══ Source material

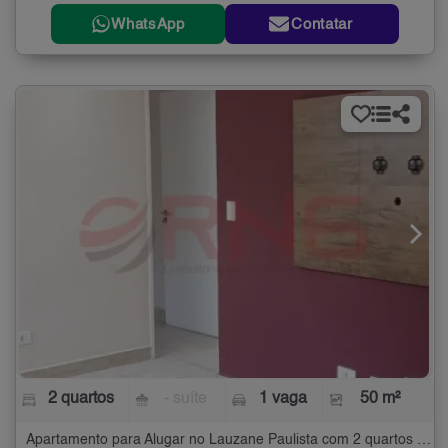
WhatsApp
Contatar
2 quartos
- suíte
1 vaga
50 m²
Apartamento para Alugar no Lauzane Paulista com 2 quartos - 50 m²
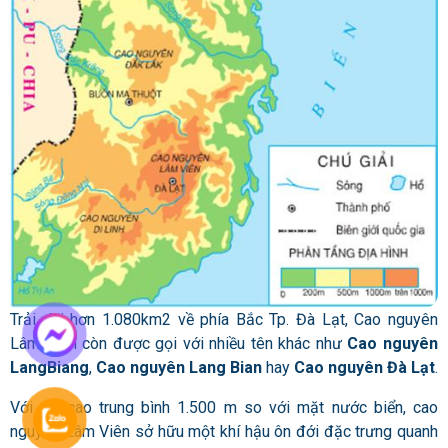
Trải dài hơn 1.080km2 về phía Bắc Tp. Đà Lạt, Cao nguyên
Lâm Viên còn được gọi với nhiều tên khác như
Cao nguyên
LangBiang
,
Cao nguyên Lang Bian
hay
Cao nguyên Đà Lạt
.
Với độ cao trung bình 1.500 m so với mặt nước biển, cao
nguyên Lâm Viên sở hữu một khí hậu ôn đới đặc trưng quanh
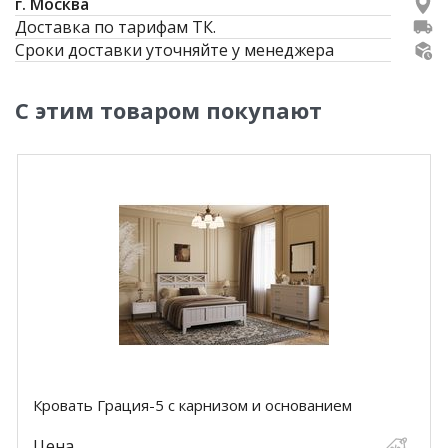
г. Москва
Доставка по тарифам ТК.
Сроки доставки уточняйте у менеджера
С этим товаром покупают
Кровать Грация-5 с карнизом и основанием
Цена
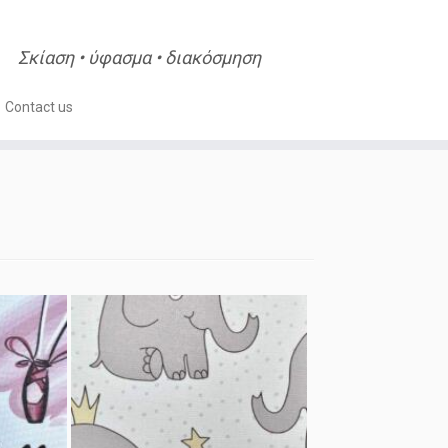
Σκίαση • ύφασμα • διακόσμηση
Contact us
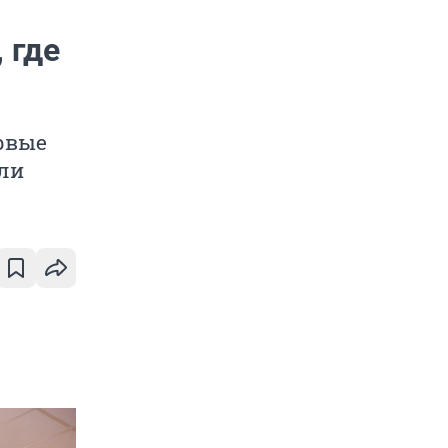
 где
рвые
ли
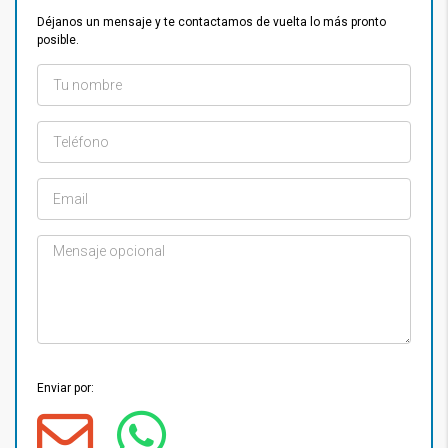
Déjanos un mensaje y te contactamos de vuelta lo más pronto
posible.
Enviar por:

════

Everything in the records must be returned exactly, except the pictures.

[Exercise response]
WhatsApp
Contatar
2 quartos
- suíte
1 vaga
50 m²
Apartamento para Alugar no Lauzane Paulista com 2 quartos - 50 m²
Trải dài hơn 1.080km2 về phía Bắc Tp. Đà Lạt, Cao nguyên
Lâm Viên còn được gọi với nhiều tên khác như
Cao nguyên
LangBiang
,
Cao nguyên Lang Bian
hay
Cao nguyên Đà Lạt
.
Với độ cao trung bình 1.500 m so với mặt nước biển, cao
nguyên Lâm Viên sở hữu một khí hậu ôn đới đặc trưng quanh
г. Москва
Доставка по тарифам ТК.
Сроки доставки уточняйте у менеджера
С этим товаром покупают
Кровать Грация-5 с карнизом и основанием
Цена
Σκίαση • ύφασμα • διακόσμηση
Contact us
 где
рвые
ли
Déjanos un mensaje y te contactamos de vuelta lo más pronto
posible.
Enviar por:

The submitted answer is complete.